In the story of Jonah, we meet our most reluctant prophet – so reluctant that he hops on a boat and sails across the sea in the opposite direction of what God is calling him to do. Jonah is called to go to Nineveh and declare to them that their abundant wickedness has gotten God’s attention. Nineveh is the capital city of Assyria, a monstrous empire who is a plague to the Israelites. Jonah is appointed by God to bring a message to this plague of a city. And this prophetic task is so repulsive to Jonah that he attempts to run as far away from it as possible. Of course, that doesn’t work (enter: big fish to swallow Jonah whole). Jonah resists this calling so vehemently because he suspects that God’s merciful, forgiving love will win out and the Ninevites won’t get the epic punishment that Jonah thinks they deserve. Sure enough, that’s exactly what happens. Nineveh repents and God relents. Jonah’s story doesn’t end on a happy note, at least not from the main character’s point of view, but ends with the prophet expressing his disapproval of God’s ever-dependable eagerness to show mercy to Israel’s enemies. But God gets the last word, or, the last question. Is Jonah right to feel the way he feels?
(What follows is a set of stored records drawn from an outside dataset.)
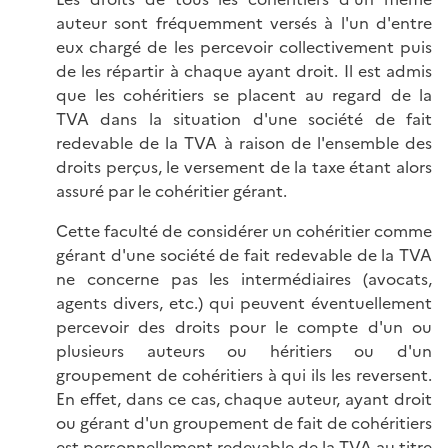
auteur sont fréquemment versés à l'un d'entre
eux chargé de les percevoir collectivement puis
de les répartir à chaque ayant droit. Il est admis
que les cohéritiers se placent au regard de la
TVA dans la situation d'une société de fait
redevable de la TVA à raison de l'ensemble des
droits perçus, le versement de la taxe étant alors
assuré par le cohéritier gérant.
Cette faculté de considérer un cohéritier comme
gérant d'une société de fait redevable de la TVA
ne concerne pas les intermédiaires (avocats,
agents divers, etc.) qui peuvent éventuellement
percevoir des droits pour le compte d'un ou
plusieurs auteurs ou héritiers ou d'un
groupement de cohéritiers à qui ils les reversent.
En effet, dans ce cas, chaque auteur, ayant droit
ou gérant d'un groupement de fait de cohéritiers
est personnellement redevable de la TVA au titre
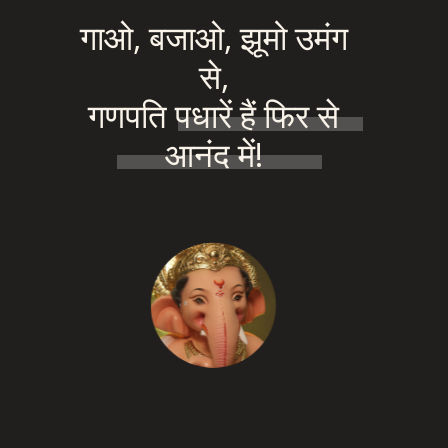
गाओ, बजाओ, झूमो उमंग
से,
गणपति पधारें हैं फिर से
आनंद में!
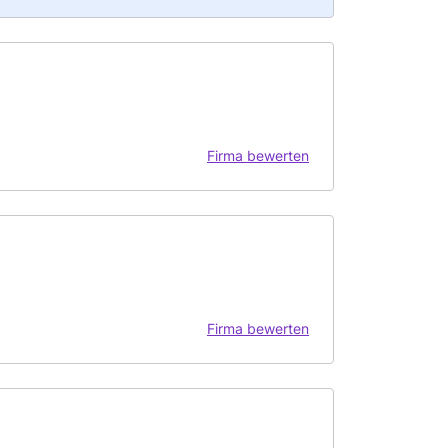
Firma bewerten
Firma bewerten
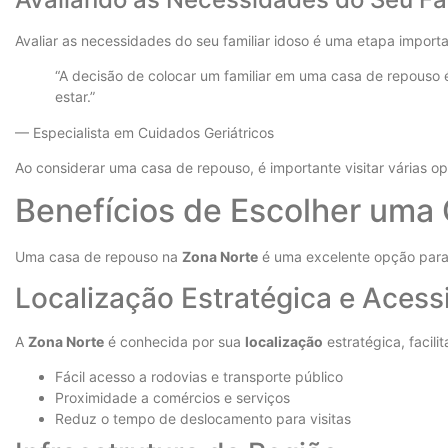
Avaliar as necessidades do seu familiar idoso é uma etapa import
“A decisão de colocar um familiar em uma casa de repouso é
estar.”
— Especialista em Cuidados Geriátricos
Ao considerar uma casa de repouso, é importante visitar várias opç
Benefícios de Escolher uma
Uma casa de repouso na
Zona Norte
é uma excelente opção par
Localização Estratégica e Acess
A
Zona Norte
é conhecida por sua
localização
estratégica, facil
Fácil acesso a rodovias e transporte público
Proximidade a comércios e serviços
Reduz o tempo de deslocamento para visitas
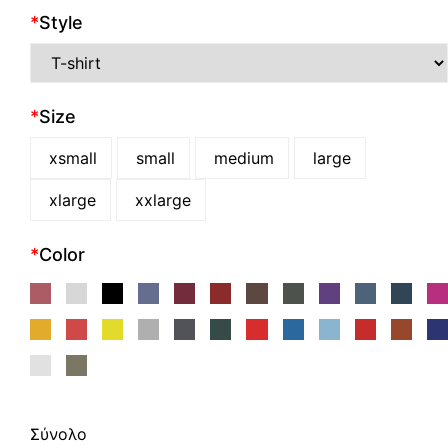
*
Style
*
Size
xsmall
small
medium
large
xlarge
xxlarge
*
Color
Σύνολο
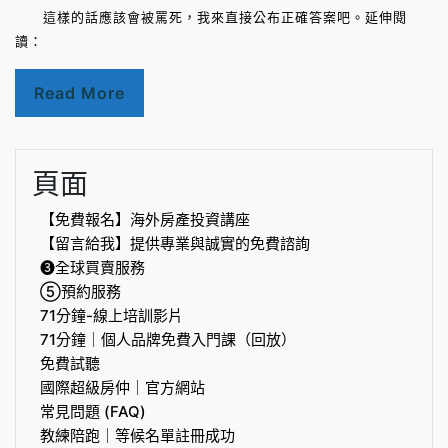
這樣的話應該會被罵死，我來直接公布正確答案吧。延伸閱
讀：
Read More
頁面
【免費報名】海外房產投資講座
【留言給我】提供專業與誠實的免費諮詢
❸全球買賣服務
⑤預約服務
71分鐘-線上培訓影片
71分鐘｜個人品牌免費入門課（回放）
免費試聽
國際超級房仲｜官方網站
常見問題 (FAQ)
教練陪跑｜等候名單註冊成功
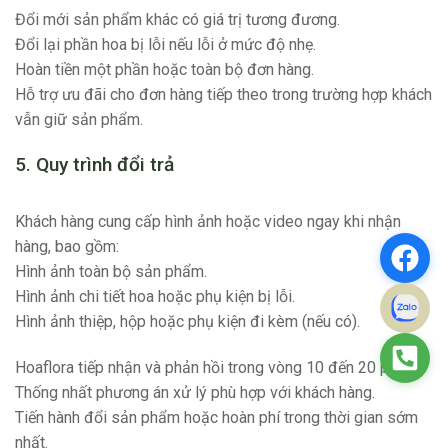
Đổi mới sản phẩm khác có giá trị tương đương.
Đổi lại phần hoa bị lỗi nếu lỗi ở mức độ nhẹ.
Hoàn tiền một phần hoặc toàn bộ đơn hàng.
Hỗ trợ ưu đãi cho đơn hàng tiếp theo trong trường hợp khách
vẫn giữ sản phẩm.
5. Quy trình đổi trả
Khách hàng cung cấp hình ảnh hoặc video ngay khi nhận
hàng, bao gồm:
Hình ảnh toàn bộ sản phẩm.
Hình ảnh chi tiết hoa hoặc phụ kiện bị lỗi.
Hình ảnh thiệp, hộp hoặc phụ kiện đi kèm (nếu có).
Hoaflora tiếp nhận và phản hồi trong vòng 10 đến 20 phút.
Thống nhất phương án xử lý phù hợp với khách hàng.
Tiến hành đổi sản phẩm hoặc hoàn phí trong thời gian sớm
nhất.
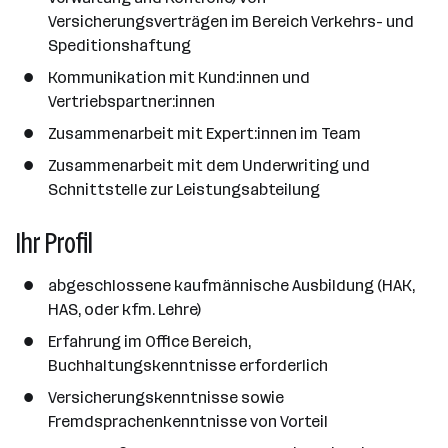
n
Versicherungsverträgen im Bereich Verkehrs- und
z
Speditionshaftung
a
Kommunikation mit Kund:innen und
h
Vertriebspartner:innen
l
Zusammenarbeit mit Expert:innen im Team
Zusammenarbeit mit dem Underwriting und
Schnittstelle zur Leistungsabteilung
Ihr Profil
abgeschlossene kaufmännische Ausbildung (HAK,
HAS, oder kfm. Lehre)
Erfahrung im Office Bereich,
Buchhaltungskenntnisse erforderlich
Versicherungskenntnisse sowie
Fremdsprachenkenntnisse von Vorteil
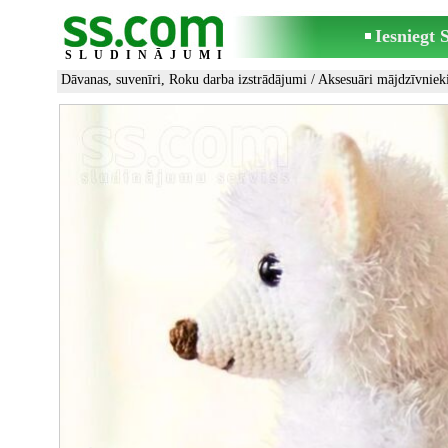
Iesniegt
SLUDINĀJUMI
Dāvanas, suvenīri, Roku darba izstrādājumi
/
Aksesuāri mājdzīvnie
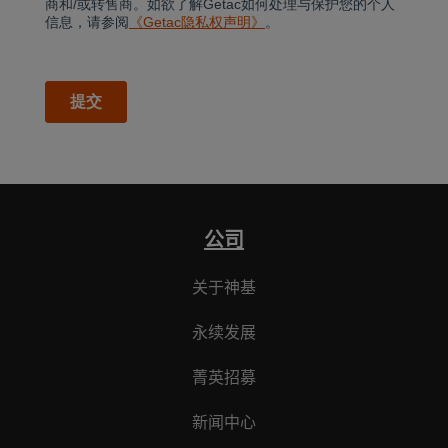
公司
关于神基
永续发展
菁英招募
新闻中心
God loves our enemies. God loves the people that we don’t love. God loves and cares for the people who anger us the most, and who scare us the most. God is eager to love and bless those who oppose the Church. God is eager to love and redeem America’s enemies. God’s redeeming love is reaching into every place where our love will not.
How do we feel about that? Does that bother us like it bothers Jonah? Surely he’s not the only one, is he?
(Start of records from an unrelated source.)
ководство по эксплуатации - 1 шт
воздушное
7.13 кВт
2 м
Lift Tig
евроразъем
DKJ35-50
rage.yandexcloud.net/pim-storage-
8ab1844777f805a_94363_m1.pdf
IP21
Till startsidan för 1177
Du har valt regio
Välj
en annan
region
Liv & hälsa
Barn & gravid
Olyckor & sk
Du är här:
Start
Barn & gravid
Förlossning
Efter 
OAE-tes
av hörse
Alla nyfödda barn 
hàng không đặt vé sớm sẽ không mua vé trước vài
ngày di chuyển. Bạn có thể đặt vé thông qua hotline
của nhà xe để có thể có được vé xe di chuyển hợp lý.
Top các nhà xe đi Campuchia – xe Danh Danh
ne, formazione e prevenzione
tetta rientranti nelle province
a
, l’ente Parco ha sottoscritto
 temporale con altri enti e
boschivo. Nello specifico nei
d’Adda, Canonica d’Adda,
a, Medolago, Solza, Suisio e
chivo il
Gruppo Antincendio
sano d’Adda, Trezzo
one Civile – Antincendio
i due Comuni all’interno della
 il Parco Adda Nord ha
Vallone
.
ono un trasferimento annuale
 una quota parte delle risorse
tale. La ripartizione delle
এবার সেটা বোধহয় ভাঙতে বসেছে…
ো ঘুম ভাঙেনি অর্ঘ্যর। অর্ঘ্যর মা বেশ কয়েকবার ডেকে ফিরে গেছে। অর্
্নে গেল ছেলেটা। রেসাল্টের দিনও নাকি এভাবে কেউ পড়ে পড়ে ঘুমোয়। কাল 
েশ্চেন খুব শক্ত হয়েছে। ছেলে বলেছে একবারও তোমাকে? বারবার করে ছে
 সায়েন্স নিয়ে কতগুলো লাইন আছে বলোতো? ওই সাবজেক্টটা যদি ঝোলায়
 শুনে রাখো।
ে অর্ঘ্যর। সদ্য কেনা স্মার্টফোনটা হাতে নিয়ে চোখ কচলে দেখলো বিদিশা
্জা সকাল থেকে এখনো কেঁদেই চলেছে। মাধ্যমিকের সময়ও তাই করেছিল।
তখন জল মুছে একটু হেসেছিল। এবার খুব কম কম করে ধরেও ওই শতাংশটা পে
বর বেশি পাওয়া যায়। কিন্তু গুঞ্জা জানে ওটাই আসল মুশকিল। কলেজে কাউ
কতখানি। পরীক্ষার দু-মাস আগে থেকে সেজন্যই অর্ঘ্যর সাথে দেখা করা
Have you ever been angry enough, hurt enough, afraid enough, that you just weren’t ready yet to start talking about forgiveness? Have you ever remembered some hurt years after the fact, and possibly re-opened a wound in doing so, realizing that maybe you hadn’t forgiven as much as you thought you had? When these wounds that have been inflicted upon you are fresh or re-opened later, how are you feeling about the God who is gracious and merciful, slow to anger, abounding in steadfast love and ready to relent from punishing? How hard would you resist the pull of God to enter into a new chapter of mercy and forgiveness toward your enemies? Would you hop on a boat and sail across the sea in the opposite direction?
Or, in the story of Jonah, are you feeling something liberating? Something inviting? Something giving you the much-needed permission to finally let go of some bitterness and resentment? If Jonah’s story is bringing to mind for you someone who has hurt you, who has made life hard for you, someone who has created a lot of fear in your life, can you hear the voice of God saying to you as he said to Jonah, “Should I not love them and care for them, too?” Are you open to hearing God ask you this question? Does any part of you want to go back to Obadiah, where the people who cause the most pain are given a decisively harsh word of judgment?
Did you know that Jonah is one of just two books in the Bible that ends with a question? It’s like Jonah’s story wants to haunt us, to bury a question within us that we won’t answer the same way every time it’s asked of us. “Should God not love and care for the people that hurt us, too?”
God loves our enemies. How do we feel about that?